The first fun activity is a number puzzle that goes from zero to ten.  Students put the pieces in order.  They use the dots to help them count and the rainbow colors stair step up to help kids see that each number increases the amount of dots by one.  It looks easy, but it is quite challenging for many kids.



The second activity is for your literacy center.   It is a simple alphabet puzzle, but the letters are lower case, and if your classroom is like mine, kids recognize upper case more easily than lower case, so the practice putting this puzzle together helps them with lower case letters identification.  The puzzle uses super cute Wild Things and is so much fun.  I like to print a copy that I don't cut apart so my kids who need extra scaffolding can use that to help them.  My more advanced learners like to put it together without looking at the completed puzzle.



Both of the activities are super easy to prep and you can have them in a learning center in no time.
If you find them useful in your classroom, please leave feedback.
Thanks!

I hope your kids love these as much as mine do.


Managing Math and Literacy Centers

Tuesday, September 16, 2014
Well, it's the third week of school and we are just now starting afternoon rotations.  Each afternoon the kids rotate through 4 areas; they spend 15 minutes with me, 15 minutes with a parent, 15 minutes at a center, and 15 minutes working independently at their desk.  The groups are small (6 kids) and the kids rotate with their group.  

My little Kinders are wiped out in the afternoons.  We spend our mornings on math, reading and writing and after lunch my 5 and 6 year olds need a lot of movement and a lot of fun. That is why I do rotations. The parent will usually do an art, science, or math activity while I will work with the kids on writing, math or literature.  Having parents in helping really allows me to do those messy projects that require small groups of kids. (Thank you parents for taking on the mess!)  I, on the other hand, can do some RTI and reteaching or I can introduce new content to the small groups.

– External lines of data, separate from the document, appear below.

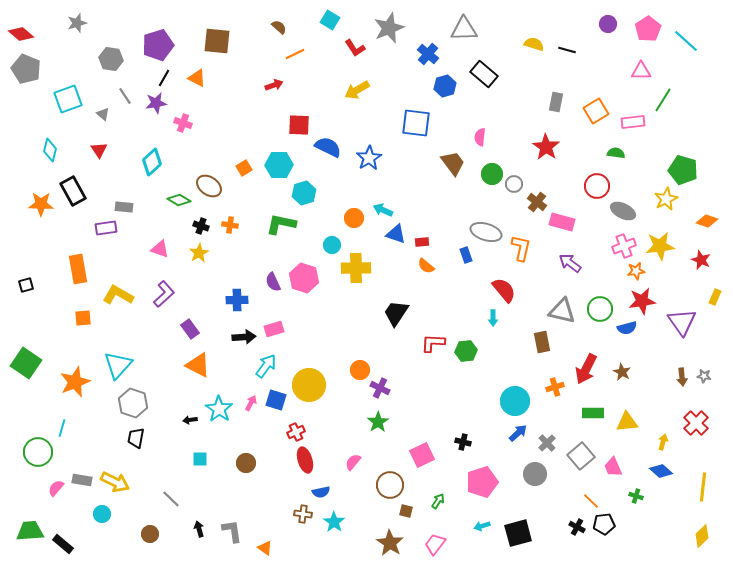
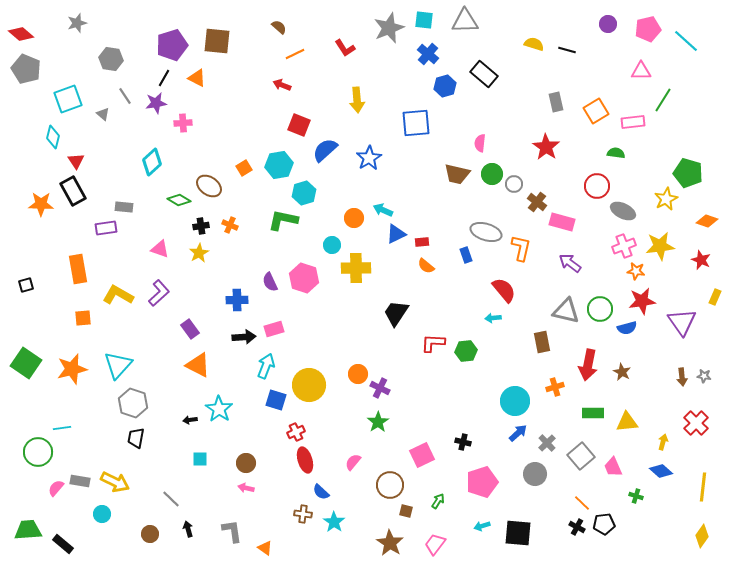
cyan square at (330, 20): moved 94 px right; rotated 24 degrees counterclockwise
gray triangle at (464, 29): moved 1 px right, 8 px up
pink pentagon at (648, 29): rotated 20 degrees clockwise
purple pentagon at (158, 45): moved 14 px right
red L-shape at (355, 48): moved 10 px left
red arrow at (274, 85): moved 8 px right; rotated 138 degrees counterclockwise
yellow arrow at (357, 90): moved 10 px down; rotated 65 degrees counterclockwise
gray rectangle at (556, 102): rotated 24 degrees counterclockwise
pink cross at (183, 123): rotated 24 degrees counterclockwise
blue square at (416, 123): rotated 12 degrees counterclockwise
red square at (299, 125): rotated 20 degrees clockwise
pink semicircle at (480, 137): moved 6 px down
blue semicircle at (328, 147): moved 3 px left, 3 px down; rotated 68 degrees counterclockwise
cyan diamond at (50, 150): moved 3 px right, 13 px up
red triangle at (99, 150): moved 23 px left, 11 px down
brown trapezoid at (453, 163): moved 4 px right, 11 px down; rotated 140 degrees clockwise
cyan hexagon at (279, 165): rotated 8 degrees counterclockwise
green pentagon at (683, 170): moved 5 px right, 3 px down
green L-shape at (281, 224): moved 2 px right, 4 px up
orange cross at (230, 225): rotated 14 degrees clockwise
black cross at (201, 226): rotated 28 degrees counterclockwise
blue triangle at (396, 234): rotated 45 degrees counterclockwise
orange star at (636, 271): rotated 18 degrees clockwise
purple semicircle at (273, 282): moved 3 px left
purple L-shape at (164, 294): moved 5 px left, 1 px up
gray triangle at (562, 311): moved 4 px right
cyan arrow at (493, 318): rotated 84 degrees clockwise
cyan arrow at (266, 366): rotated 15 degrees counterclockwise
red arrow at (586, 369): moved 2 px right, 4 px up; rotated 16 degrees counterclockwise
orange circle at (360, 370): moved 2 px left, 4 px down
orange star at (75, 382): moved 3 px left, 13 px up; rotated 8 degrees clockwise
pink arrow at (251, 403): moved 5 px left, 85 px down; rotated 105 degrees counterclockwise
cyan line at (62, 428): rotated 66 degrees clockwise
gray rectangle at (82, 480): moved 2 px left, 1 px down
blue semicircle at (321, 492): rotated 54 degrees clockwise
orange line at (591, 501): moved 9 px left, 2 px down
black arrow at (199, 529): moved 11 px left
green trapezoid at (30, 531): moved 2 px left, 1 px up
black square at (518, 533): rotated 20 degrees clockwise
yellow diamond at (702, 536): rotated 10 degrees counterclockwise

The key to having successful and productive afternoon rotations are the center activities.  Yes, that's right, the centers are the key!  The kids need to work quietly and independently at their center.

letter identification

Making sure that centers run properly and that kids stay on task takes two things- engaging activities and training.  Here I set up an I SPY Letters center where I trained the kids on the expectations of the center.  We did it in a group of 6 but the next time they see it, it will be an individual center activity.  

I often introduce a brand new center in different ways.  Some centers are so intuitive that they just take a quick intro and the kids are off and running.  Other centers need more practice before the kids are ready to work on them independently.  The I SPY sheets are very intuitive, but I wanted to stress how we take care of the markers, how we clean up when the "clean up signal" rings, etc.  It was more about the procedures than the activity- it is the 3rd week of school after all.  Later in the year when I put in the Word Family I SPY sheets the kids don't need to be trained.  

I set my literacy and math centers up so that the kids can choose which activity they want to work on during their center time.  This helps them stay engaged and on task.  I have differentiated activities so kids can choose to challenge themselves or just have fun and gain confidence doing something that comes easily to them.  It has been my experience that kids don't choose activities that will bore them by being too easy.

I also include a developmental rotation each week, so the kids can have the time "playing" that we all know is so very valuable and necessary.  I have blocks, legos, puzzles, a doll house, a housekeeping center, Zoobs, Wedgits, Lincoln Logs, lacing, felt boards, and other fun and developmentally appropriate activities.  

Our afternoons are action packed and filled with fun.  We get so many different things done during our afternoon rotations- all thanks to our center activities (and our wonderful parent volunteers).